In the heart of the Penn Quarter section of Washington, D.C near Chinatown sits one of the gems of the Smithsonian—the National Portrait Gallery.
It doesn’t gather crowds quite like the Verizon Center across the street where the NBA’s Wizards play, and it doesn’t get top billing like the Air and Space or Natural History museums on the Mall. But the National Portrait Gallery is fascinating.
If you enter the F street entrance, hang a right, and head toward the end of the hall, you’ll find the American Origins collection—portraits of American leaders that include inventors, explorers, politicians, and even pastors. You’ll find the likenesses of William Clark and Meriwether Lewis, Henry Clay, Daniel Boone, Sojourner Truth, Abraham Lincoln and his socially awkward wife, Mary Todd. And so far, I’ve only named portraits with some connection to Kentucky. Once you’ve had your history bug satisfied, you can head upstairs to the third floor Mezzanine where you’ll find the Champions and Bravo! exhibitions depicting American athletes and the stars of film and television. The portrait gallery is for anyone who loves people watching, because it allows you to watch people through time.
Writing about the gallery makes me want to go back. Being in a room full of faces gives me a sense of what I have in common with all humanity. You see our family resemblance in every portrait—two eyes, a nose, the varying yet familiar expressions of a human face.

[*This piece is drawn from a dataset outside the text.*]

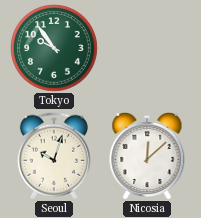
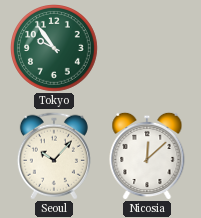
Seoul: 10:03 -> 10:07
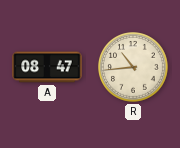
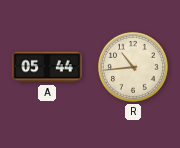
A: 08:47 -> 05:44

We are one. Yet we’re so different. The gallery contains pictures of human failure. And it holds the portraits of men and women of strength. Why are we so fascinated with faces?
Maybe it’s because God created faces so that we can see beyond them. In Genesis 1:26, God declared, “Let us make mankind in our image, in our likeness…” Those two words… likeness and image… teach us something really important.
Every face we see is a window through which we can see the face of God.
That seems like something corny you’d put on your bathroom wall, but it’s true. God is our Father. He has placed his divine image in all of us. In the view of the psalmist, there has never been a time in any human life when God’s hand hasn’t been present. “For it was you who formed my inward parts; you knit me together in my mother’s womb. I praise you for I am fearfully and wonderfully made… Your eyes beheld my unformed substance. In your book were written all the days that were formed for me, when none of them as yet existed” (Psalm 139:13-14, 16).
Megan often reminds me that I have a tendency to define a person’s value in terms of their productivity and ability. I struggle to be drawn to people when they aren’t performing well. But God, by grace, doesn’t value us by our performance. He loves humanity simply because we are his. And he has created each person specifically to represent him in some way. It’s a dangerous trap that I can fall into as a minister–valuing ministry efficiency over the image-bearers God puts in my path. But God is glorified by each life He creates. So, when we’re with people, let’s watch for God’s face in them.
When you look at the people around you, do you look to see evidence of God’s work in their lives?
Do you believe that he has a purpose for your kids, your friends, your enemies?
Are you fascinated with finding his face in the faces you see every day?